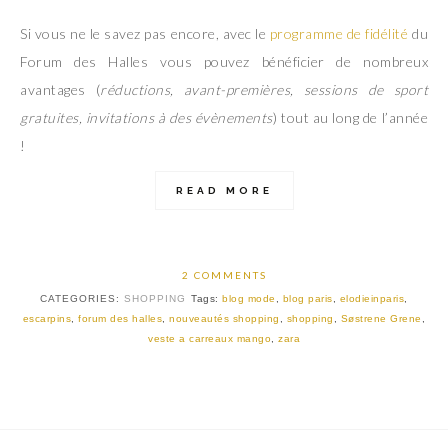
Si vous ne le savez pas encore, avec le
programme de fidélité
du
Forum des Halles vous pouvez bénéficier de nombreux
avantages (
réductions, avant-premières, sessions de sport
gratuites, invitations à des évènements
) tout au long de l’année
!
READ MORE
2 COMMENTS
CATEGORIES:
SHOPPING
Tags:
blog mode
,
blog paris
,
elodieinparis
,
escarpins
,
forum des halles
,
nouveautés shopping
,
shopping
,
Søstrene Grene
,
veste a carreaux mango
,
zara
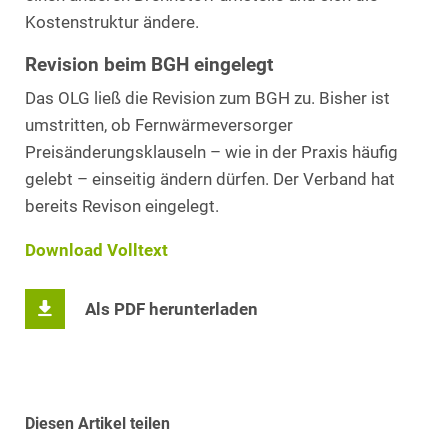
Kostenstruktur ändere.
Revision beim BGH eingelegt
Das OLG ließ die Revision zum BGH zu. Bisher ist
umstritten, ob Fernwärmeversorger
Preisänderungsklauseln – wie in der Praxis häufig
gelebt – einseitig ändern dürfen. Der Verband hat
bereits Revison eingelegt.
Download Volltext
Als PDF herunterladen
Diesen Artikel teilen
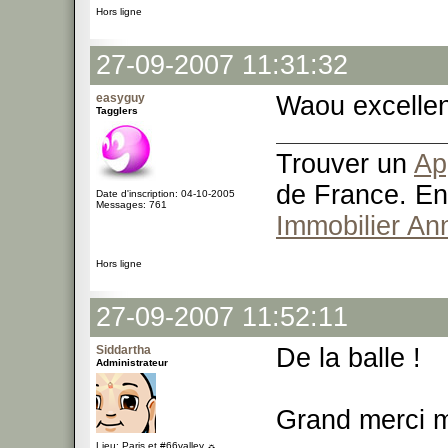
Hors ligne
27-09-2007 11:31:32
easyguy
Waou excellen
Tagglers
Trouver un
Ap
de France. En
Date d'inscription: 04-10-2005
Messages: 761
Immobilier An
Hors ligne
27-09-2007 11:52:11
Siddartha
De la balle !
Administrateur
Grand merci mr
Lieu: Paris et #66valley ☼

▸ Exercise prompt
Each line that includes the string "Revision" should be copied from the data.

▸ Response area
Revision beim BGH eingelegt
Das OLG ließ die Revision zum BGH zu. Bisher ist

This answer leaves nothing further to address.